Prise de tête avec les douaniers français. Non, non, il faut aller là-bas, chez le vétérinaire. Ah très bien, mais comment arrive-t-on là-bas avec le van ? Mon collègue va vous ouvrir. Trouver le collègue. Courte visite du vétérinaire, tampon. Retourner payer à droite, faire timbrer les papiers à gauche, regarder le douanier remplir consciencieusement chaque rubrique de la quittance en suçotant son stylo après chaque mot, sans s'énerver. Un petit saut au bureau de gauche, comment, mon collègue ne vous a pas pris en charge. Si, si. C'est bon. Jeton de sortie au bureau de droite, on peut partir. Charly est très énervé, transpirant, et il essaie avec persévérance de trouer le plancher du van de Michel avec son sabot antérieur.

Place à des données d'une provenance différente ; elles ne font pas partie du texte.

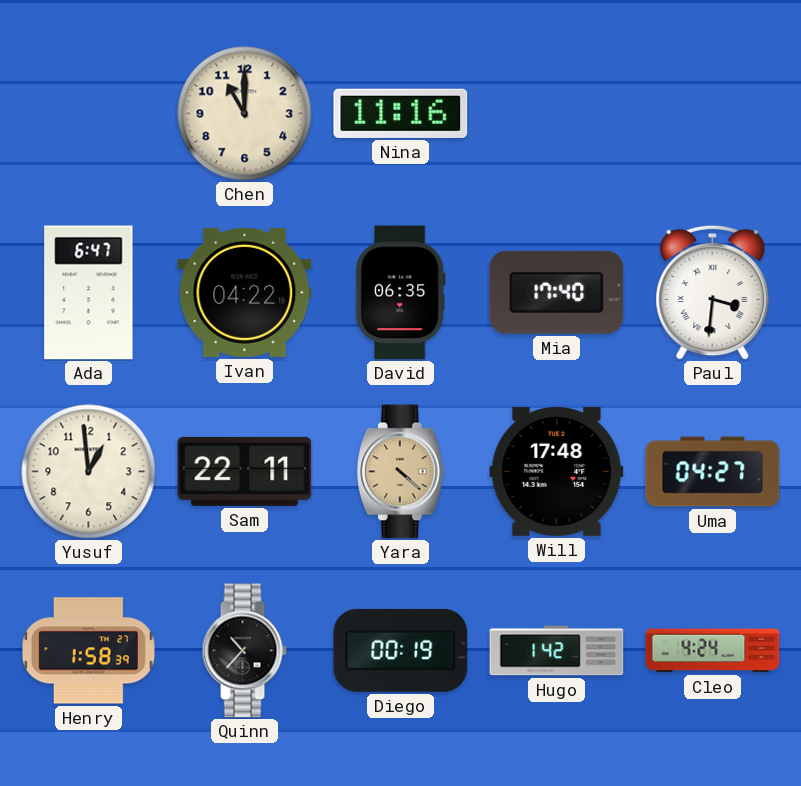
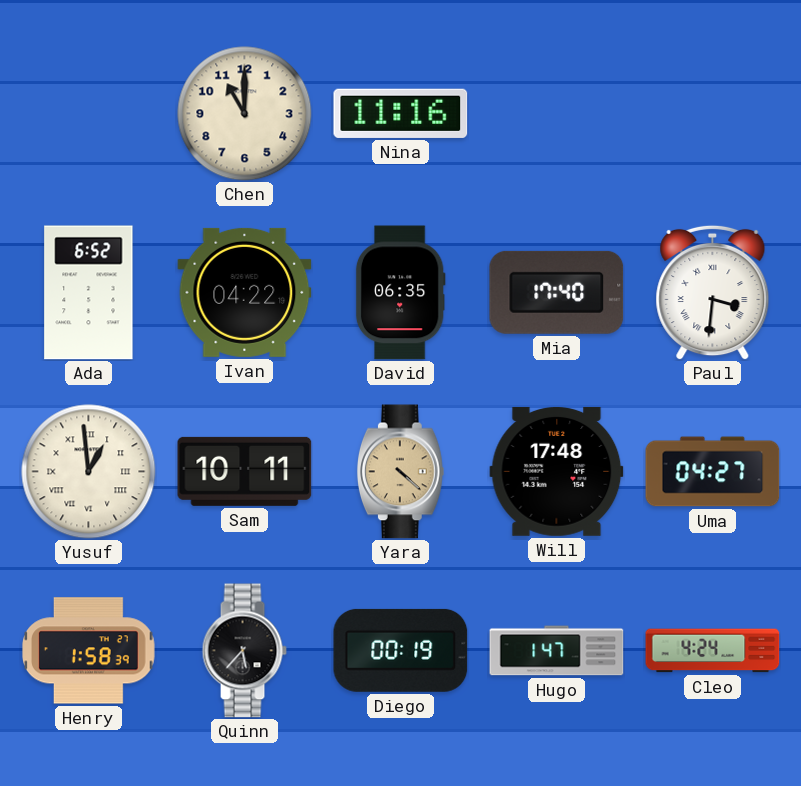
Ada: 6:47 -> 6:52
Yusuf numerals: Arabic -> Roman
Sam: 22:11 -> 10:11
Quinn: 10:37 -> 5:37
Hugo: 1:42 -> 1:47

Arrivée au camping de Seyssel, presque vide. On débarque le fauve, tout content de sortir. On monte la tente, on y enfile tous nos sacs (où va-t-on dormir ?), et on part à la recherche d'une pizza à emporter, avalée sur le pouce au bord du Rhône. Quelques gouttes tombent, comme pour nous prévenir. Seyssel est un joli petit bourg. Michel repart et nous nous installons un peu mieux. On repart en ville (grand mot) avec notre compagnon à longues oreilles faire des courses pour les deux prochains jours. Il s'est calmé et séché. Il est heureux de marcher un peu. Sur la place de Seyssel, Monsieur est roi. Tout le monde veut lui parler, le caresser (surtout les oreilles...) et il reste même tranquille pendant que l'on boit un verre au bistrot. De retour au camping vers 15h30, on n'a plus rien à faire, ce qui nous change du stress de ces dernières semaines. Je fais une petite sieste pendant que René se ballade à la recherche d'un cordonnier pour recoller ses semelles qui, déjà, semblent prêtes à renoncer. Malheureusement, le dernier cordonnier de Seyssel a pris sa retraite le 31 mars.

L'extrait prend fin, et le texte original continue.